0724 | Wednesday, June 13, 2007

News

Parks & Rec Department is looking for new planner

By Cody Kraatz

With a healthy 2007-08 budget, the Cupertino Parks and Recreation Department is reshuffling and growing its staff and planning to bring the San Jose Conservation Corps into the project to improve McClellan Ranch Park.

The department added an administrative assistant within the past few weeks and is developing a new parks planner position to manage the Stevens Creek Corridor project over the next two years.

"I want this person to handle the corridor. It's really cranking up now," said Therese Smith, director of parks and recreation. She has been writing grants to fund construction in that area, a part-time job itself, and now has to start managing the actual construction projects. Next year's budget, if approved by the city council, will include include $6.7 million for the corridor project.

An accompanying plan to redistribute job duties from a vacant job that used to oversee Blackberry Farm recreation programs was still subject to the city manager's approval.

Smith said the position could earn about $177,000 per year but is still in development and would not start full time until July 1. This requires the elimination of one recreation supervisor position, saving $124,500 per year.

This would also ensure that someone is deeply familiar with the corridor project when Smith retires as planned early next year.

"We need this position. The entire staff has reorganized its workload to make this possible because the department needs it. The planner is to be used immediately, as soon as we can get the person signed up."

At McClellan Ranch, the city is building a partnership with the conservation corps that would make the project much more affordable.

In July, the corps expects to receive $1.2 million from Prop. 84, passed last year to protect and improve water resources and natural watersheds like Stevens Creek. The corps offers high school graduation and vocational training to young people who do not graduate from high school.

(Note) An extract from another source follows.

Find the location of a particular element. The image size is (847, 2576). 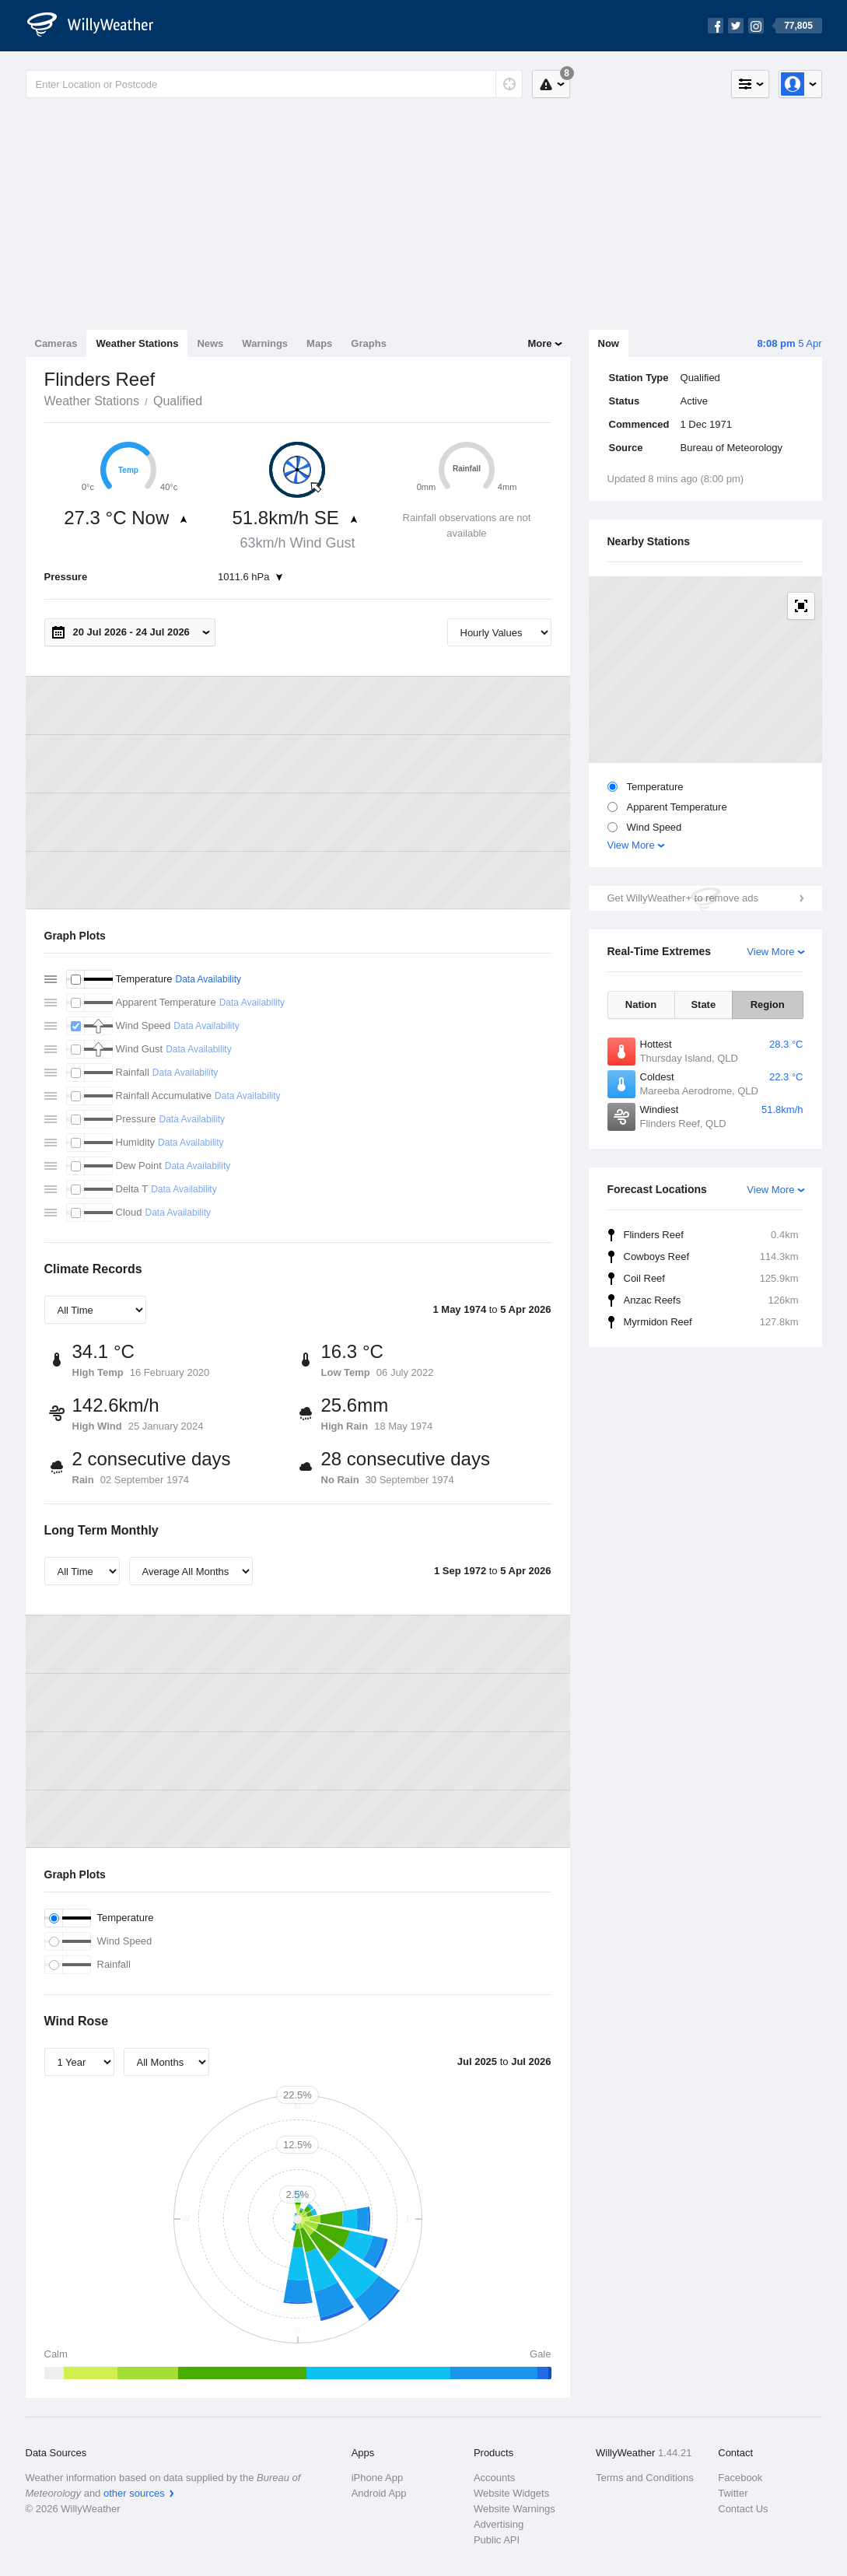

other sources is located at coordinates (134, 2493).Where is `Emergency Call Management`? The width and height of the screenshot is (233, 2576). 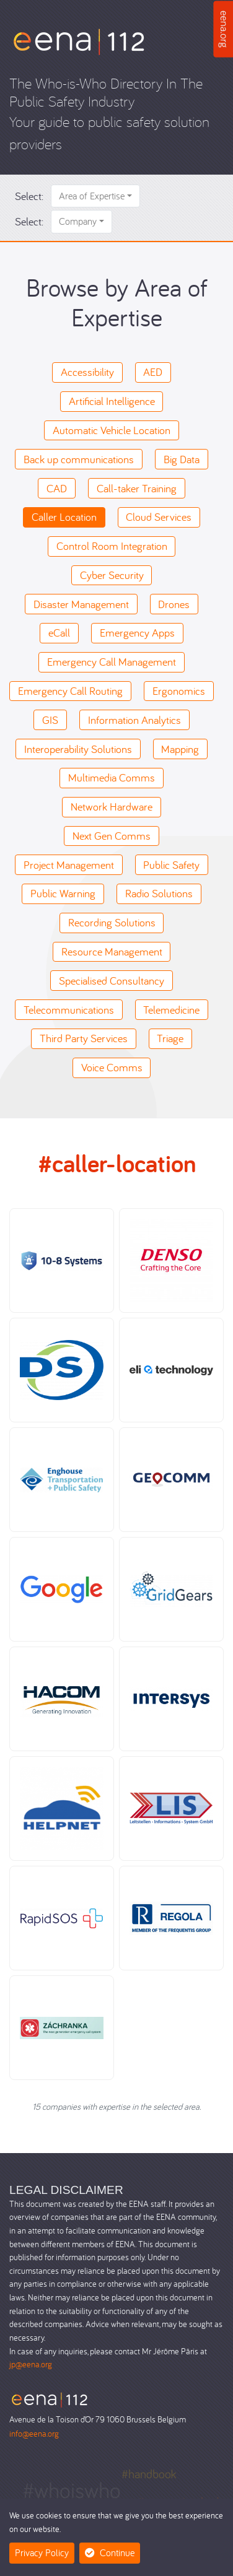 Emergency Call Management is located at coordinates (111, 662).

"We train our young folks in all aspects of construction," said Bob Hennessey, executive director of the San Jose corps.

The organization offered to chip in $500,000 towards projects along Stevens Creek, provided the city matches that amount. The corps will have $335,000 left over for other McClellan Ranch projects in the future. With offsets from the state, the corps and a federal grant, the city will only pay $430,000 for the project, saving nearly $190,000.

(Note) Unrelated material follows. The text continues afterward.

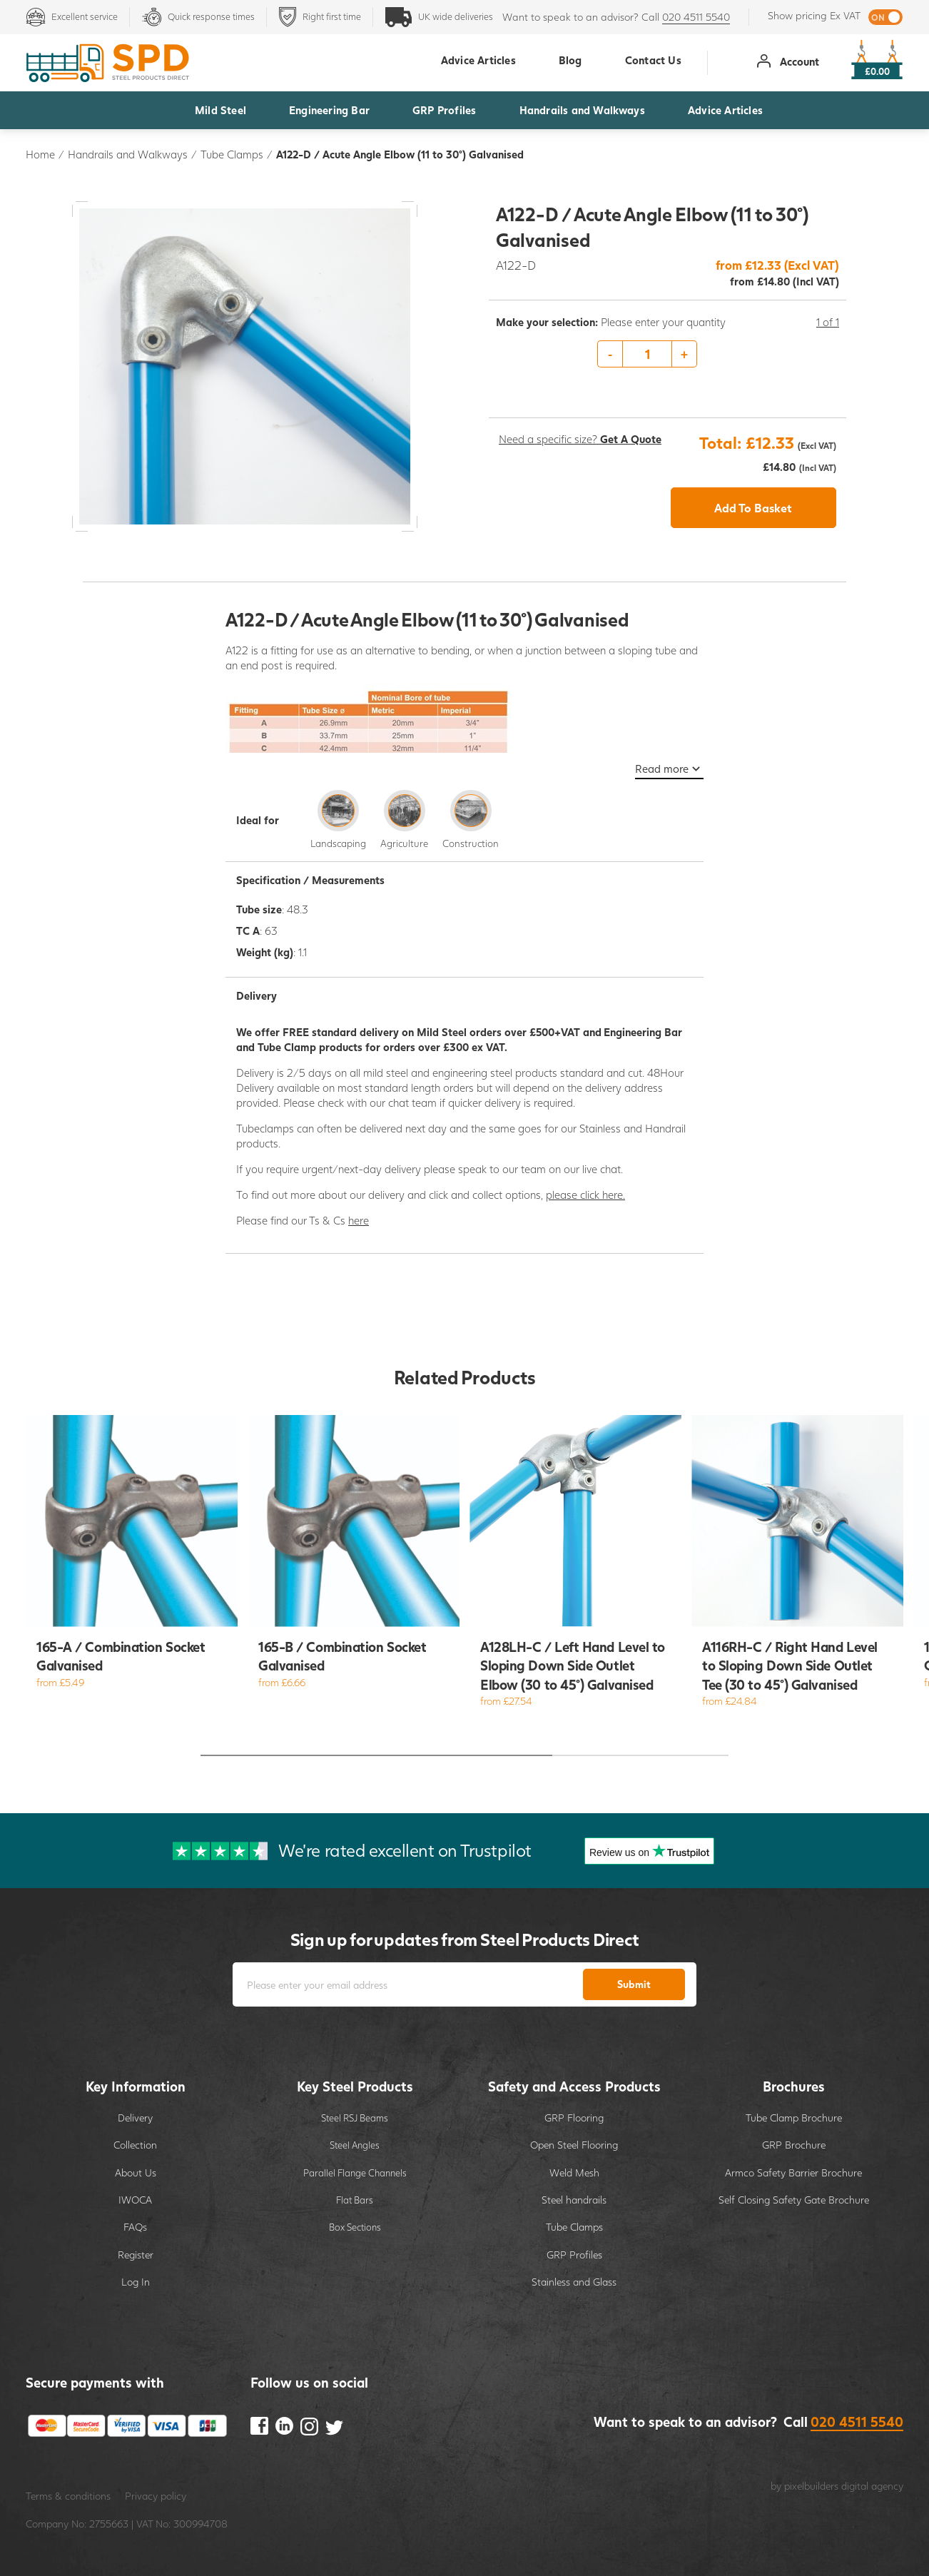 This screenshot has width=929, height=2576. Describe the element at coordinates (574, 2145) in the screenshot. I see `Open Steel Flooring` at that location.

Starting in late July, the corps is scheduled to start dismantling and refurbishing wood from an old barn on Santa Clara Valley Water District land in East San Jose, bringing the wood to McClellan Ranch and using the wood to rebuild a 4H barn.

The corps would help reconfigure the 4H area to allow for a more accessible 700 feet of trail on its easternmost edge. Work on the 4H barn would begin in early August, after the animals there go to market. After that, an $81,000 federal grant requires that the reconstruction of the blacksmith shop be completed by next April.

The lumber from the East San Jose barn would have cost the city about $15,000, but the corps can do the work for $6,700, Smith said.

Other plans in the Stevens Creek corridor area include upgrades to Blackberry Farm recreation facilities, a trail from McClellan Ranch to Stevens Creek Boulevard and a major realignment of the creek.